Modell des Bahnhofs von Mailand: Ein wuchtiger Bau im Stil des italienischen Arte Novicento, des Faschistenstils.
Modell des Bahnhofs von Mailand: Ein wuchtiger Bau im Stil des italienischen Arte Novicento, des Faschistenstils.
Die lange Querachse, an der zahllose Unterwäschegeschäfte um Kundschaft buhlen.
Die lange Querachse, an der zahllose Unterwäschegeschäfte um Kundschaft buhlen.
Der erste Teil wäre also schon einmal geschafft. Jetzt habe ich zweieinhalb Stunden Aufenthalt. Das wäre auch anders gegangen, aber diese Zeit habe ich als Notfallpuffer eingeplant. Immerhin haben wir Februar, Turin und Mailand sind in Alpennähe, und es hätte sein können, dass das Wetter die “Starker Schneefall”-Karte spielt.
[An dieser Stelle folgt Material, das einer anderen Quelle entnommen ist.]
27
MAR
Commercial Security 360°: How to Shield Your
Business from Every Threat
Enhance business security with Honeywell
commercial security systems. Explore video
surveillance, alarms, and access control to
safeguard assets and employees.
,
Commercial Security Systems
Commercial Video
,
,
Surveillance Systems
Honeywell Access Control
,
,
Für den Fall, dass der Frecciarossa ausgefallen oder verspätet wäre, wären in der Zeit noch zwei andere Züge von Turin nach Mailand gefahren. Die letzten Wochen hatte ich den Frecciarossa in der App von Trentitalia beobachtet und war erstaunt, dass er selbst bei Unwetter und starkem Schneefall auf der Strecke selten mehr als 5 Minuten Verspätung hatte. Bei der deutschen Bahn wäre das schlicht undenkbar.

Notiz für mich selbst: An diesem Kiosk gibt es Busfahrkarten für de Fahrt zum Flughafen.
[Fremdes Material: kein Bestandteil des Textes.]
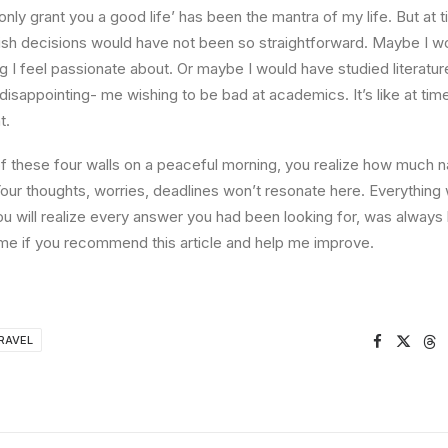
l only grant you a good life’ has been the mantra of my life. But at 
ish decisions would have not been so straightforward. Maybe I w
ng I feel passionate about. Or maybe I would have studied literature
 disappointing- me wishing to be bad at academics. It’s like at tim
t.
 these four walls on a peaceful morning, you realize how much na
Your thoughts, worries, deadlines won’t resonate here. Everything 
ou will realize every answer you had been looking for, was always 
me if you recommend this article and help me improve.
RAVEL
Notiz für mich selbst: An diesem Kiosk gibt es Busfahrkarten für de Fahrt zum Flughafen.
Draußen regnet es in Strömen, und die Kinkerlitzchenhändler haben in Sekunden ihr Sortiment von billigen Schals und klebrigem Spielzeug auf klapprige Regenschirme umgestellt. Ich wandere durch den kalten und zugigen Bahnhof, den großen Rucksack auf dem Rücken.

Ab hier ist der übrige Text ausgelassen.